Saturday, September 22, 2012
Evolutionary contingency (in the lab)
Bount et al (2012) describes a very interesting study of the appearance (evolution) of the ability of the common gut bacteria, E. coli, to utilize citrate in the presence of O2, something that E. coli normally cannot do. This work was based on the original observation that described the evolutionary origin of citrate utilizing E. coli (Bount et al., 2008). The Lenski lab has been growing (and freezing) samples of this population for over 40,000 generations (here is an interesting paper on how these populations have been used to study competition within a population (Le Gac et al., 2012).
The evolution of the ability to utilize citrate in the presence of O2 in E. coli involved "potentiating mutations", which occurred in one specific lineage somewhere around the 20000th generation of the experiment. These mutations have no (as yet discovered) overt phenotype on their own.

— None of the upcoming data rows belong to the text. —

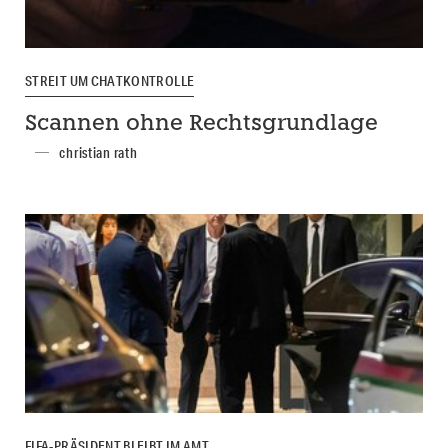
STREIT UM CHATKONTROLLE
Scannen ohne Rechtsgrundlage
christian rath
FIFA-PRÄSIDENT BLEIBT IM AMT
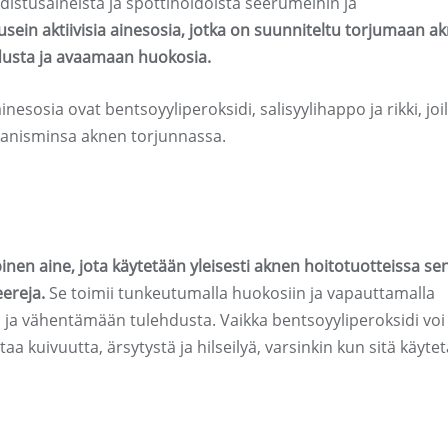
istusaineista ja spottihoidoista seerumeihin ja
usein aktiivisia ainesosia, jotka on suunniteltu torjumaan a
dusta ja avaamaan huokosia.
esosia ovat bentsoyyliperoksidi, salisyylihappo ja rikki, joil
kanisminsa aknen torjunnassa.
nen aine, jota käytetään yleisesti aknen hoitotuotteissa se
ereja.
Se toimii tunkeutumalla huokosiin ja vapauttamalla
ja vähentämään tulehdusta. Vaikka bentsoyyliperoksidi voi 
a kuivuutta, ärsytystä ja hilseilyä, varsinkin kun sitä käyte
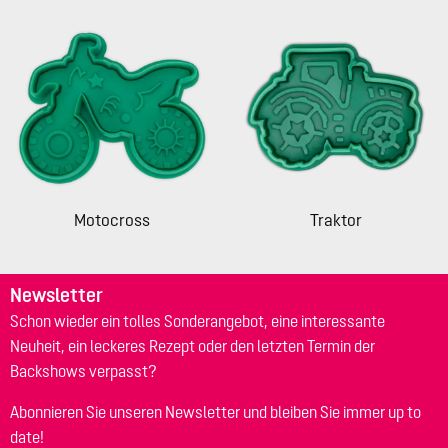
Motocross
Traktor
Newsletter
Schon wieder ein tolles Sonderangebot, eine interessante
Neuheit, ein leckeres Rezept oder den letzten Termin der
Backshows verpasst?
Abonnieren Sie unseren Newsletter und bleiben Sie immer up to
date!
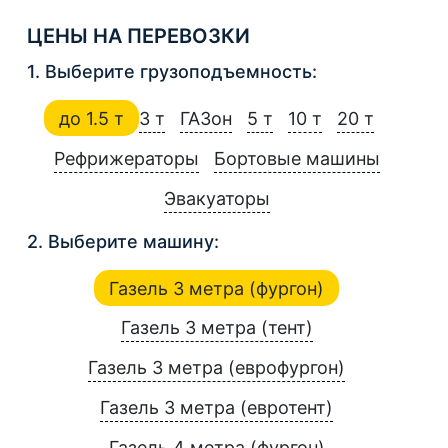
ЦЕНЫ НА ПЕРЕВОЗКИ
1. Выберите грузоподъемность:
до 1.5 т
3 т
ГАЗон
5 т
10 т
20 т
Рефрижераторы
Бортовые машины
Эвакуаторы
2. Выберите машину:
Газель 3 метра (фургон)
Газель 3 метра (тент)
Газель 3 метра (еврофургон)
Газель 3 метра (евротент)
Газель 4 метра (фургон)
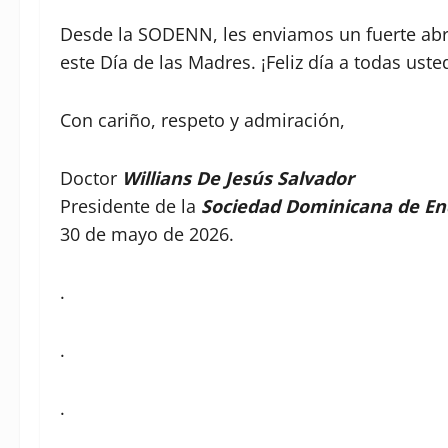
Desde la SODENN, les enviamos un fuerte abr
este Día de las Madres. ¡Feliz día a todas uste
Con cariño, respeto y admiración,
Doctor
Willians De Jesús Salvador
Presidente de la
Sociedad Dominicana de End
30 de mayo de 2026.
.
.
.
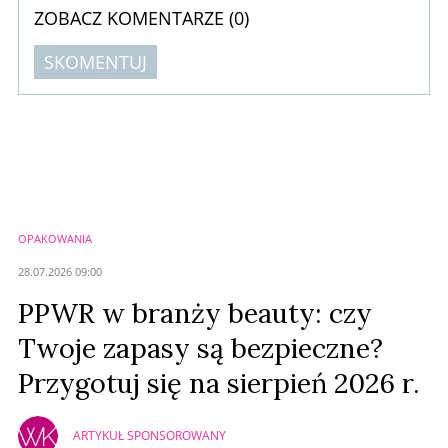
ZOBACZ KOMENTARZE (
0
)
SKOMENTUJ
Komentarze (
0
)
Nie znaleziono komentarzy
Zostaw swoje komentarze
Imię (Wymagane)
OPAKOWANIA
Anuluj
28.07.2026 09:00
Prześlij komentarz
PPWR w branży beauty: czy
Twoje zapasy są bezpieczne?
Przygotuj się na sierpień 2026 r.
ARTYKUŁ SPONSOROWANY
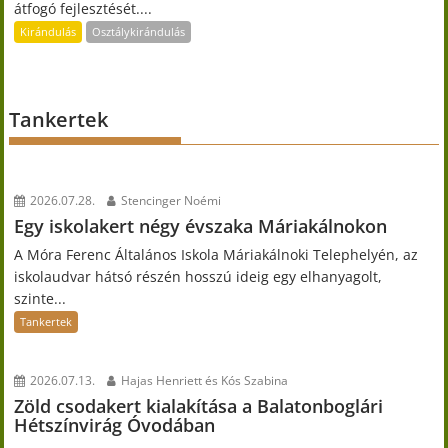
átfogó fejlesztését....
Kirándulás
Osztálykirándulás
Tankertek
2026.07.28.
Stencinger Noémi
Egy iskolakert négy évszaka Máriakálnokon
A Móra Ferenc Általános Iskola Máriakálnoki Telephelyén, az
iskolaudvar hátsó részén hosszú ideig egy elhanyagolt,
szinte...
Tankertek
2026.07.13.
Hajas Henriett és Kós Szabina
Zöld csodakert kialakítása a Balatonboglári
Hétszínvirág Óvodában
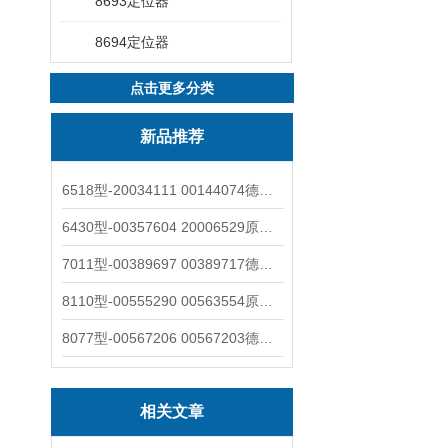
8693定位器
8694定位器
点击更多分类
新品推荐
6518型-20034111 00144074德国burkert宝德电磁阀6518法兰两位三通
6430型-00357604 20006529原装burkert宝德电磁阀6430黄铜三通活塞阀
7011型-00389697 00389717德国burkert宝德7011电磁阀两通黄铜/不锈钢
8110型-00555290 00563554原装burkert宝德8110液位开关音叉式小尺寸
8077型-00567206 00567203德国burkert宝德8077椭圆齿轮流量计/传感器
相关文章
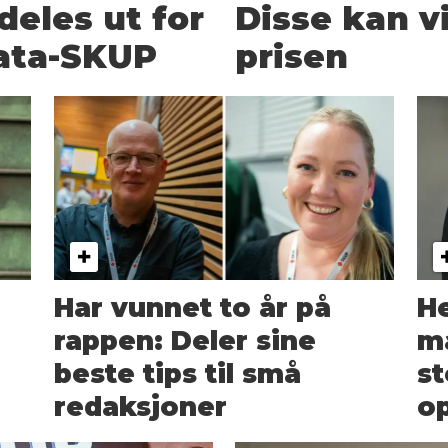
deles ut for
Disse kan v
Data-SKUP
prisen
Har vunnet to år på
H
rappen: Deler sine
ma
beste tips til små
st
redaksjoner
op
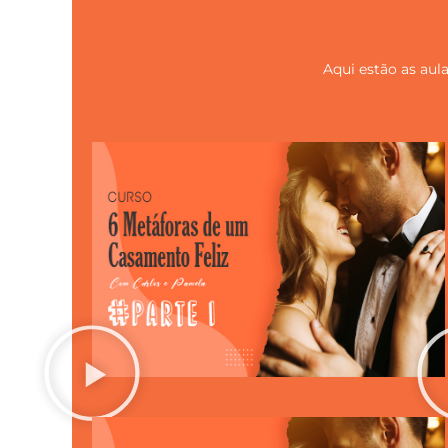
Aqui estão as aul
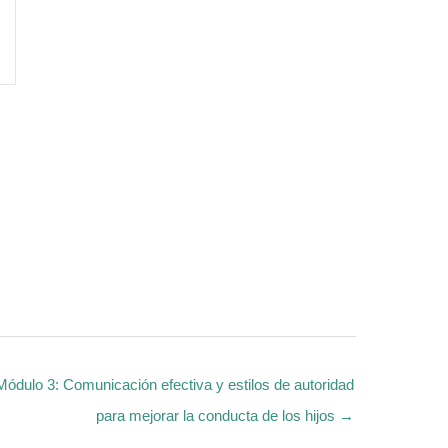
Módulo 3: Comunicación efectiva y estilos de autoridad
para mejorar la conducta de los hijos →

Later on in this lineage, around the 31,000th generation, there was a mutation that involved the duplication and generation of a novel fusion protein derived from the citrate-succinate antiporter (a membrane-transport protein of a type we discuss generically here in biofundamentals). This mutation allows the cell's carrying it to import and grow (albeit) poorly on citrate. Subsequent mutations improve the efficiency of citrate metabolism.
What is interesting is that because they had "frozen ancestors", Blout et al could "replay" their evolution, and ask, when new citrate utilizing lines arose (which they did), whether they had similar (although not identical) mutations to that found in the originally identified lines. Interestingly, they did.
Now it becomes an interesting question whether, given that E. coli is usually defined in part by its inability to grow on citrate under aerobic conditions, whether the appearance of cells, derived from E. coli, but able to grow on citrate in the presence of O2 represents a new species or not.